From time to time, I also worked with other physios, and I enjoyed their company in the gym, even when they were not working directly with me. These regularly included Lesley and Josh – marvellous company and great physios.
The physio services were great, but the people providing them were the true highlight.
Due to being incubated for so long, my speech had also become impaired. I could talk one-on-one, but I couldn’t project my voice as used to as a teacher.
Luckily CHATs had speech therapy services. I was fortunate to be assigned to my tremendous speech therapist – Ash. My first impression was to run away, as she told me coffee was bad for vocal cords (I’m a coffee addict). Luckily, I didn’t have legs, so I had to stay put and listen to her wisdom.
Over a long period of time, Ash helped my speech to get better and better.
I was always made to feel welcome by the wonderful Admin team, including the exceptional Tash and Liz.

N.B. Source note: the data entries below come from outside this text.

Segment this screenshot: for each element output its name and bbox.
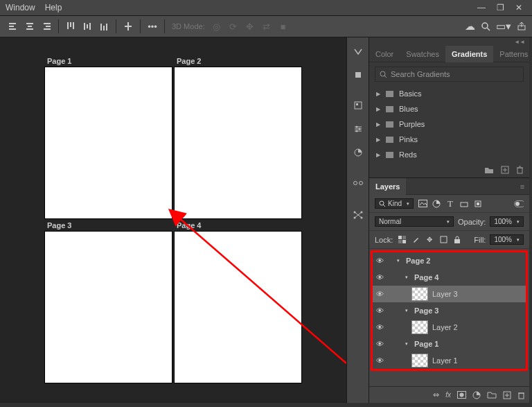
layers-panel-menu-icon[interactable]: ≡: [515, 182, 529, 191]
align-right-icon[interactable]: [39, 19, 54, 34]
account-icon[interactable]: ☁: [465, 20, 475, 33]
type-panel-icon[interactable]: [353, 209, 364, 220]
align-center-v-icon[interactable]: [80, 19, 95, 34]
3d-orbit-icon[interactable]: ◎: [209, 19, 224, 34]
menu-window[interactable]: Window: [6, 3, 35, 12]
visibility-toggle-icon[interactable]: 👁: [373, 306, 387, 315]
trash-icon[interactable]: [516, 166, 524, 174]
styles-panel-icon[interactable]: [353, 147, 364, 158]
tab-color[interactable]: Color: [369, 46, 400, 62]
gradient-group[interactable]: ▶Reds: [369, 147, 529, 162]
3d-mode-label: 3D Mode:: [169, 22, 208, 31]
artboard-page[interactable]: Page 4: [175, 232, 301, 383]
more-options-icon[interactable]: •••: [145, 19, 160, 34]
svg-line-51: [383, 205, 385, 207]
lock-position-icon[interactable]: ✥: [425, 235, 434, 245]
layer-group[interactable]: 👁▾Page 4: [373, 269, 526, 286]
filter-image-icon[interactable]: [418, 199, 427, 209]
visibility-toggle-icon[interactable]: 👁: [373, 323, 387, 331]
tab-swatches[interactable]: Swatches: [400, 46, 445, 62]
visibility-toggle-icon[interactable]: 👁: [373, 273, 387, 282]
layer-item[interactable]: 👁Layer 3: [373, 286, 526, 302]
svg-rect-47: [517, 168, 522, 173]
tab-gradients[interactable]: Gradients: [445, 46, 493, 62]
folder-icon: [386, 106, 393, 112]
svg-point-30: [355, 126, 357, 128]
new-group-icon[interactable]: [487, 391, 497, 399]
link-layers-icon[interactable]: ⇔: [433, 390, 439, 399]
align-bottom-icon[interactable]: [96, 19, 112, 34]
lock-all-icon[interactable]: [452, 235, 462, 245]
lock-artboard-icon[interactable]: [438, 235, 448, 245]
chevron-down-icon[interactable]: ▾: [403, 308, 410, 313]
adjustment-layer-icon[interactable]: [472, 391, 481, 399]
lock-pixels-icon[interactable]: [397, 235, 407, 245]
artboard-page[interactable]: Page 2: [175, 67, 301, 218]
layer-filter-select[interactable]: Kind▾: [375, 198, 414, 209]
align-left-icon[interactable]: [6, 19, 21, 34]
3d-pan-icon[interactable]: ✥: [242, 19, 258, 34]
filter-shape-icon[interactable]: [459, 199, 469, 209]
new-layer-icon[interactable]: [503, 391, 511, 399]
filter-smart-icon[interactable]: [473, 199, 483, 209]
layer-group[interactable]: 👁▾Page 1: [373, 336, 526, 352]
panel-dock: [346, 37, 369, 403]
svg-point-35: [359, 182, 362, 185]
align-center-h-icon[interactable]: [22, 19, 37, 34]
chevron-down-icon[interactable]: ▾: [403, 341, 410, 347]
gradient-group[interactable]: ▶Basics: [369, 86, 529, 101]
fill-input[interactable]: 100%▾: [490, 234, 524, 245]
gradient-group-label: Pinks: [399, 135, 418, 144]
visibility-toggle-icon[interactable]: 👁: [373, 340, 387, 348]
window-close-icon[interactable]: ✕: [515, 3, 522, 12]
visibility-toggle-icon[interactable]: 👁: [373, 290, 387, 298]
window-minimize-icon[interactable]: —: [477, 3, 486, 12]
layer-group[interactable]: 👁▾Page 2: [373, 252, 526, 269]
menu-help[interactable]: Help: [45, 3, 62, 12]
3d-roll-icon[interactable]: ⟳: [226, 19, 241, 34]
gradient-group[interactable]: ▶Purples: [369, 116, 529, 132]
gradient-group[interactable]: ▶Blues: [369, 101, 529, 116]
gradients-search-input[interactable]: Search Gradients: [375, 67, 524, 82]
new-preset-icon[interactable]: [501, 166, 509, 174]
chevron-down-icon[interactable]: ▾: [403, 275, 410, 280]
opacity-input[interactable]: 100%▾: [490, 216, 524, 227]
tab-patterns[interactable]: Patterns: [493, 46, 532, 62]
blend-mode-select[interactable]: Normal▾: [375, 216, 454, 227]
folder-icon[interactable]: [484, 166, 494, 174]
artboard-page[interactable]: Page 3: [45, 232, 172, 383]
visibility-toggle-icon[interactable]: 👁: [373, 356, 387, 365]
3d-slide-icon[interactable]: ⇄: [259, 19, 274, 34]
window-maximize-icon[interactable]: ❐: [497, 3, 504, 12]
chevron-down-icon[interactable]: ▾: [395, 258, 402, 263]
lock-brush-icon[interactable]: [411, 235, 420, 245]
history-panel-icon[interactable]: [353, 46, 364, 57]
share-icon[interactable]: [517, 21, 526, 31]
properties-panel-icon[interactable]: [353, 123, 364, 135]
align-top-icon[interactable]: [63, 19, 78, 34]
svg-rect-8: [44, 28, 51, 30]
layer-item[interactable]: 👁Layer 2: [373, 319, 526, 336]
distribute-icon[interactable]: [121, 19, 136, 34]
gradient-group[interactable]: ▶Pinks: [369, 132, 529, 147]
panel-collapse-icon[interactable]: ◄◄: [369, 37, 529, 46]
filter-adjustment-icon[interactable]: [432, 199, 441, 209]
adjustments-panel-icon[interactable]: [353, 100, 364, 111]
delete-layer-icon[interactable]: [517, 391, 525, 399]
svg-rect-7: [46, 26, 51, 27]
filter-type-icon[interactable]: T: [445, 199, 455, 209]
artboard-page[interactable]: Page 1: [45, 67, 172, 218]
3d-camera-icon[interactable]: ■: [276, 19, 291, 34]
search-icon[interactable]: [481, 21, 490, 31]
tab-layers[interactable]: Layers: [369, 178, 406, 195]
layer-fx-icon[interactable]: fx: [445, 391, 451, 399]
layer-group[interactable]: 👁▾Page 3: [373, 302, 526, 319]
layer-mask-icon[interactable]: [457, 391, 466, 399]
canvas[interactable]: Page 1Page 2Page 3Page 4: [0, 37, 346, 403]
visibility-toggle-icon[interactable]: 👁: [373, 257, 387, 265]
filter-toggle-icon[interactable]: [514, 199, 524, 209]
libraries-panel-icon[interactable]: [353, 69, 364, 80]
workspace-switcher-icon[interactable]: ▭▾: [496, 20, 511, 33]
actions-panel-icon[interactable]: [353, 177, 364, 189]
layer-item[interactable]: 👁Layer 1: [373, 352, 526, 369]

And they patiently put up with me turning up at the wrong time, or on the wrong day.
The little things people do really make you feel accepted.
Other Health Professionals
To my knowledge, I didn’t work with anyone else in the CHATs team. But I incidentally got to know some upbeat OTs (Occupational Therapists), one of whom bought a puppy we were fostering for the RSPCA.
The Pharmacy & the Coffee Shop
I also got to know a lot of wonderful staff at the pharmacy. I have a medication list a mile long. And, as I was at the hospital every day for physio anyway, I kept my scripts there and would get some filled each week. Slowly I got to know the staff. Then every interaction with them made my day just that little bit brighter.
But it wasn’t all about physical health. I got the same buzz from getting to know the people in the coffee shop. They may not have known it, but as they got to know me (as I did daily physio & am a coffee addict), I enjoyed the brief chats we had each day.
Leaving the Purple Building
In mid-2021 I stopped going to the purple building. I had been accessing its services for nearly 10 years (longer than many of the staff).
It was sad to leave these people behind. And, even sadder that COVID has stopped me dropping in and keeping in touch.
But I have great memories of the purple building at the back of Mackay Base Hospital.
The End (sort of) of My Experience of the Mackay Hospital
I still go back to the hospital occasionally (e.g., some of my scripts must come from a hospital pharmacy). But their services are no longer a part of my day-to-day life. I miss the sense of community.
I have read stories of people who felt let down by the hospital. I don’t know their situation and I feel sad they have felt this way.
Given my long and regular interaction with the hospital – I wanted to share the wonderful way they have treated me. And feel honoured to have received such healthcare and support. I have stayed in a number of hospitals, but only 2 made me feel accepted and cared for. The Mackay Hospital was one of these.
5 stars aren’t enough to capture the wonderful experience I had.
If I had to recommend a hospital for long-term care – the Base Hospital Mackay would be one of them! And Mackay Community Health Service is second to none.
Every hospital I have been in has medical expertise and interventions I have needed. But they don’t all excel in helping patients to maintain their personal dignity. and feel valued as a person.
But Web Design?
Back to web design. Learning to walk is a very slow process, and I am not that confident it will ever happen. This interferes with my desire to go back to teaching.
But during this whole time, I created and worked on a website about evidence-based teaching. If I couldn’t help kids, I wanted to help other teachers make an even larger difference to their students.
Given it was a labour of love, I had very little money to spend, so I learned to do many things myself. Then I started making websites for friends, just as a favour.
While I haven’t completely given up hope of returning to teaching, website design is a practical career for me. And I still get to help people 😊!
This slow transition from teacher to web designer happened during the same time as my wonderful association with the hospital and its purple building.